Soon, there was a need for both of them to coach separate teams, and so she branched out.

"It was so gratifying to see the kids improve—when you taught them the basic skills, and from there they gained confidence, and from that confidence they gained the competitive edge," she said.

With three active boys, suffice it to say there have been lots and lots of potlucks and reasons to bring the guac. I tasted it recently at a season-ending baseball party for my sons Middles team, the Rockies. Rafeedie was one of the assistant coaches, and arrived at the party bearing a large bowl of avocado bliss.

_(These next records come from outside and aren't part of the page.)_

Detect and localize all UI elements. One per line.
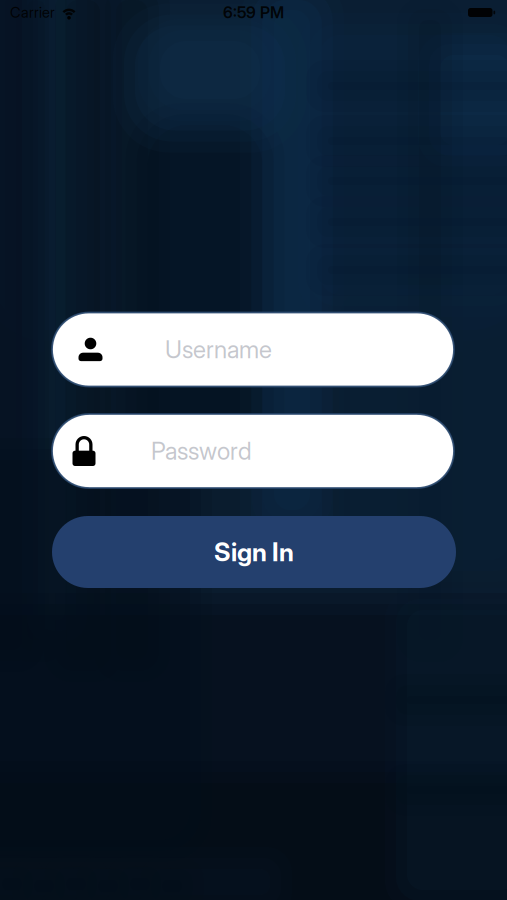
staticText: 6:59 PM [223, 3, 284, 22]
staticText: Password [151, 437, 252, 465]
button[interactable]: Sign In [52, 516, 456, 588]
button[interactable]: Password [52, 414, 454, 488]
staticText: Sign In [214, 537, 294, 567]
staticText: Username [165, 335, 272, 364]
staticText: Carrier [10, 4, 55, 21]
button[interactable]: Username [52, 312, 454, 386]
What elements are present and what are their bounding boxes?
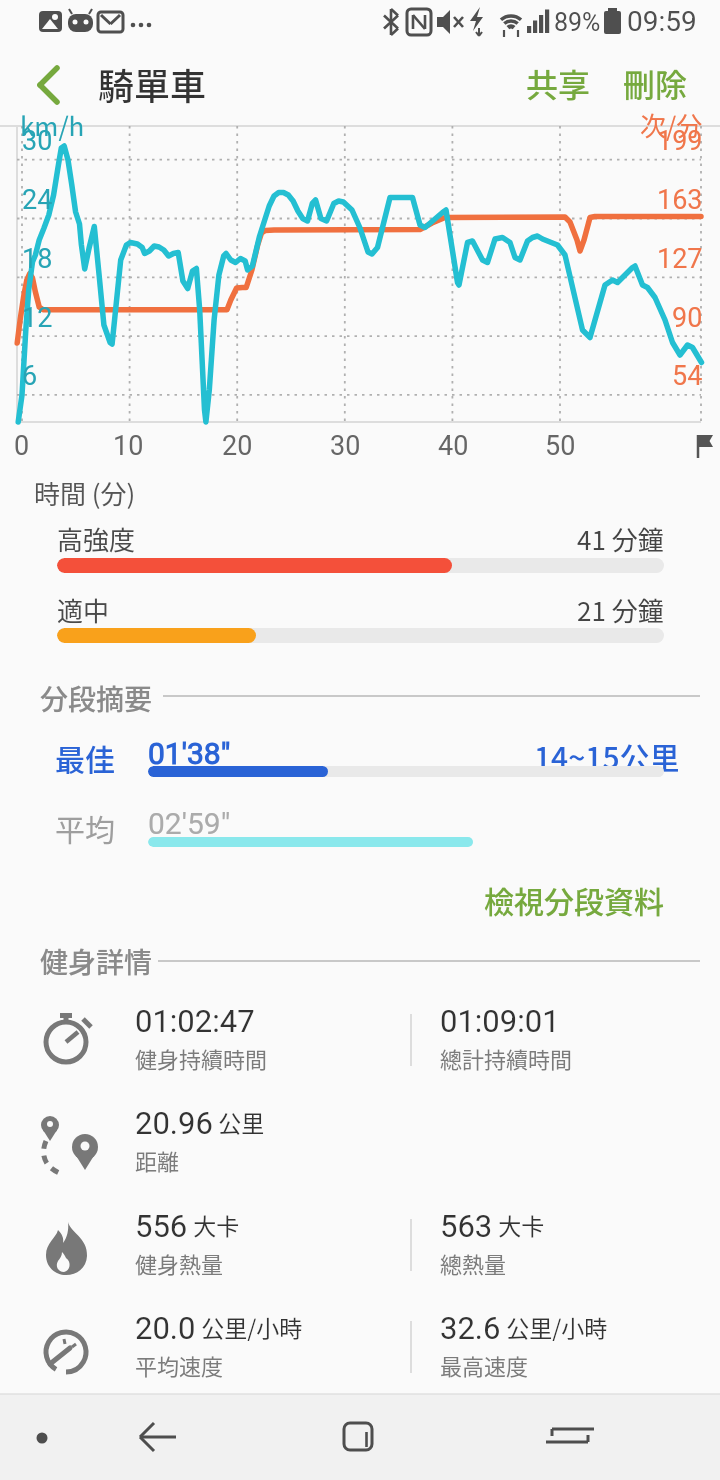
staticText: 50 [545,430,576,462]
staticText: 大卡 [188,1208,240,1241]
staticText: 18 [22,243,53,275]
staticText: 90 [672,302,703,334]
staticText: km/h [20,106,85,144]
staticText: 6 [22,360,38,392]
staticText: 平均 [55,806,115,849]
staticText: 01:02:47 [135,1003,255,1039]
staticText: 54 [672,360,703,392]
staticText: 21 分鐘 [577,591,664,629]
staticText: 公里/小時 [196,1310,303,1343]
staticText: 563 [440,1208,493,1244]
staticText: 30 [22,125,53,157]
staticText: 30 [330,430,361,462]
staticText: 01:09:01 [440,1003,560,1039]
staticText: 24 [22,184,53,216]
staticText: 最高速度 [440,1349,529,1381]
staticText: 健身持續時間 [135,1042,268,1074]
staticText: 199 [657,125,703,157]
staticText: 41 分鐘 [577,520,664,558]
staticText: 10 [113,430,144,462]
staticText: 總計持續時間 [440,1042,573,1074]
staticText: 89% [554,8,601,37]
staticText: 20 [222,430,253,462]
staticText: 09:59 [627,5,697,38]
staticText: 公里 [213,1105,265,1138]
staticText: 距離 [135,1144,180,1176]
staticText: 共享 [526,60,591,106]
button[interactable] [26,60,76,110]
staticText: 127 [657,243,703,275]
button[interactable] [110,1400,205,1475]
button[interactable] [310,1400,405,1475]
staticText: 檢視分段資料 [484,878,664,921]
button[interactable] [512,1400,607,1475]
staticText: 高強度 [57,520,136,558]
staticText: 平均速度 [135,1349,224,1381]
staticText: 556 [135,1208,188,1244]
staticText: 0 [14,430,30,462]
staticText: 02'59" [148,806,231,841]
staticText: 20.0 [135,1310,196,1346]
staticText: 分段摘要 [40,678,153,719]
staticText: 騎單車 [98,58,207,110]
button[interactable]: 刪除 [600,56,710,110]
staticText: 最佳 [55,736,115,779]
staticText: 刪除 [623,60,688,106]
staticText: 健身詳情 [40,941,153,982]
staticText: 公里/小時 [501,1310,608,1343]
staticText: 20.96 [135,1105,213,1141]
staticText: 適中 [57,591,110,629]
staticText: 總熱量 [440,1247,507,1279]
staticText: 健身熱量 [135,1247,224,1279]
staticText: 大卡 [493,1208,545,1241]
staticText: 14~15公里 [534,734,680,777]
staticText: 12 [22,302,53,334]
button[interactable]: 檢視分段資料 [484,876,664,922]
staticText: 01'38" [148,736,231,771]
staticText: 163 [657,184,703,216]
button[interactable]: 共享 [503,56,613,110]
staticText: 時間 (分) [34,474,136,512]
staticText: 次/分 [640,106,703,144]
staticText: 40 [438,430,469,462]
button[interactable] [10,1400,80,1475]
staticText: 32.6 [440,1310,501,1346]
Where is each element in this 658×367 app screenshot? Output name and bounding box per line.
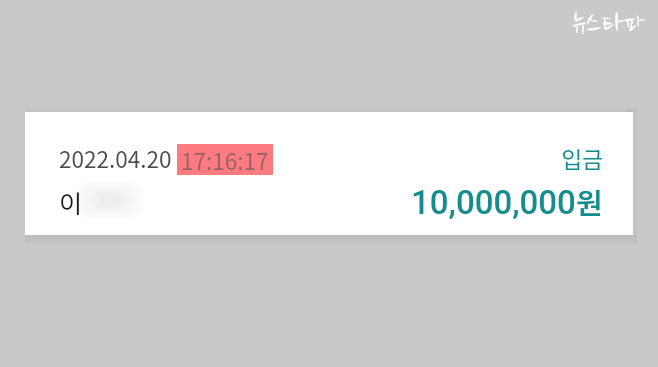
staticText: 17:16:17 (181, 144, 269, 175)
staticText: 이 (59, 184, 83, 220)
staticText: 원 (576, 180, 603, 222)
button[interactable]: 2022.04.20 (25, 112, 633, 235)
staticText: 입금 (533, 142, 603, 175)
staticText: 뉴스타파 (572, 9, 646, 40)
staticText: 2022.04.20 (59, 142, 177, 175)
staticText: 10,000,000 (411, 183, 576, 222)
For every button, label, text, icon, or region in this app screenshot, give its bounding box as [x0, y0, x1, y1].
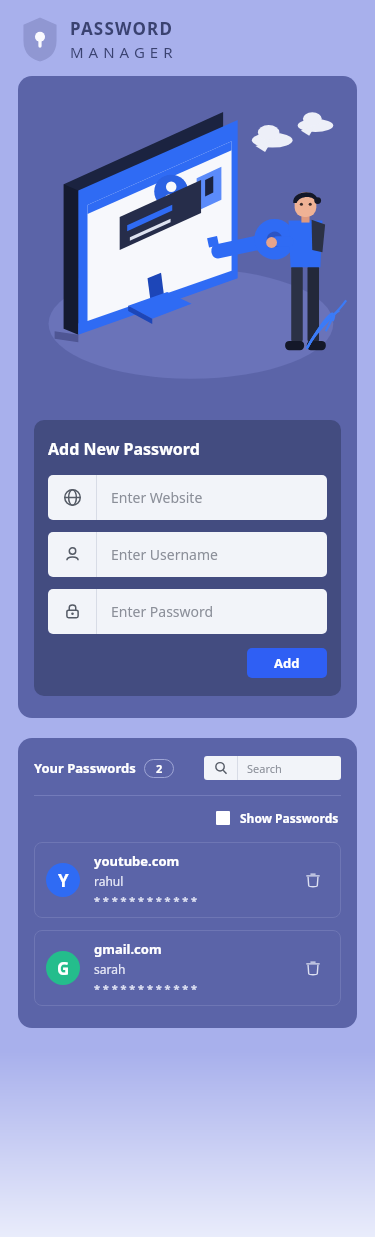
staticText: 2 — [156, 761, 163, 776]
staticText: PASSWORD — [70, 17, 174, 40]
staticText: * * * * * * * * * * * * — [94, 893, 198, 908]
staticText: Show Passwords — [240, 810, 339, 826]
button[interactable]: Enter Password — [48, 589, 327, 634]
button[interactable]: Enter Website — [48, 475, 327, 520]
button[interactable]: Delete password — [297, 864, 329, 896]
staticText: Your Passwords — [34, 759, 136, 777]
staticText: youtube.com — [94, 852, 180, 870]
button[interactable]: Enter Username — [48, 532, 327, 577]
staticText: gmail.com — [94, 940, 162, 958]
button[interactable]: G — [34, 930, 341, 1006]
button[interactable]: Add — [247, 648, 327, 678]
staticText: Search — [247, 761, 282, 776]
staticText: MANAGER — [70, 42, 178, 62]
staticText: * * * * * * * * * * * * — [94, 981, 198, 996]
staticText: Y — [58, 869, 69, 892]
button[interactable]: Delete password — [297, 952, 329, 984]
button[interactable]: Show Passwords — [214, 808, 341, 828]
staticText: Add New Password — [48, 438, 200, 460]
staticText: sarah — [94, 961, 126, 977]
button[interactable]: Y — [34, 842, 341, 918]
staticText: Add — [274, 654, 300, 672]
staticText: G — [57, 957, 70, 980]
staticText: Enter Username — [111, 545, 218, 564]
button[interactable]: Search — [204, 756, 341, 780]
staticText: rahul — [94, 873, 124, 889]
staticText: Enter Website — [111, 488, 203, 507]
staticText: Enter Password — [111, 602, 214, 621]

"I always bring it because people like it, and I never come home with an empty bowl," she said. "Kids will always eat it too, which I like. It's a dish that is easy to make for me, and people seem to like it."

Rafeedie is often asked for the recipe, and while she is happy to share it, she's sheepish about it.

"I wish I could tell you I had a secret ingredient in mine, but really, it's pretty ordinary," she said. "I never think of it as spectacular. I think, 'Well, doesn't everyone make guacamole?’ The secret is that it needs to be chunky, not mashed. It's really not so much a recipe, but the technique."

Rafeedie has advice. Let's have her coach us through it:

  1. "You want the chunks of avocado to be 1/4-1/2 inch. I hold the avocado half in the palm of my hand, and, using a knife, I score it vertically first—I get about five lines there, and then horizontally. Then I get a tablespoon and scoop it from the top to the bottom, so I don't disturb or mash the pieces."
  2. If making it for adults, she likes to add finely chopped cilantro, and Serrano peppers, which she finds a bit spicier and with a thinner skin than Jalapenos. She will leave these two ingredients out if she is serving it to kids.
  3. She prefers firm steak tomatoes. "Any kind of tomato that is a little firm; you don’t want it too ripe, you don't want the tomato mashed. You want to feel the crunchiness of the tomatoes. I won't make guacamole if the tomato is too mushy or is so ripe the juice squirts out too much!"
  4. Don't put in too much lemon juice. "You should not have lemonade in there, definitely!"
  5. When you mix it, do it with a fork. "If you use a big spoon, you will mash it too much. And use the fork just a little bit. It's like, if you think of a hair pick for your afro, that’s the way to mix it," she said with a laugh."

ELIZABETH RAFEEDIE'S YUMMY GUACAMOLE

1 medium white onion, diced
1 medium-large steak tomato, diced (Roma tomatoes also work well)
Cilantro, chopped finely (optional)
Serrano chile, chopped finely (optional)
4 ripe avocados
1/2 teaspoon Kosher salt (salt to taste)
1/2 a lemon or lime (for juice)

In a bowl, add onions and tomatoes (and cilantro and Serrano peppers if using). Cut avocados in half, remove and save pits. Cradling avocado half in the palm of your hand, cut vertical and horizontal slices (as described in her tips above). Using a spoon, spoon out avocado pieces and place in bowl with onions and tomatoes. Using a fork, mix gently to avoid mashing the avocado. Add salt and squeeze lemon over the top of guacamole (avoid too much lemon so as not make guacamole runny), and use the fork to stir again gently to mix. Add pits for garnishing and authenticity. Chill or serve immediately.

To keep the guacamole from turning brown, cover the surface of the guacamole with Saran wrap. The Saran wrap should touch the guacamole to form a barrier against the air, and should extend all the way to the edge of the bowl. This helps to reduce the air exposure to the guacamole and prevent it from browning.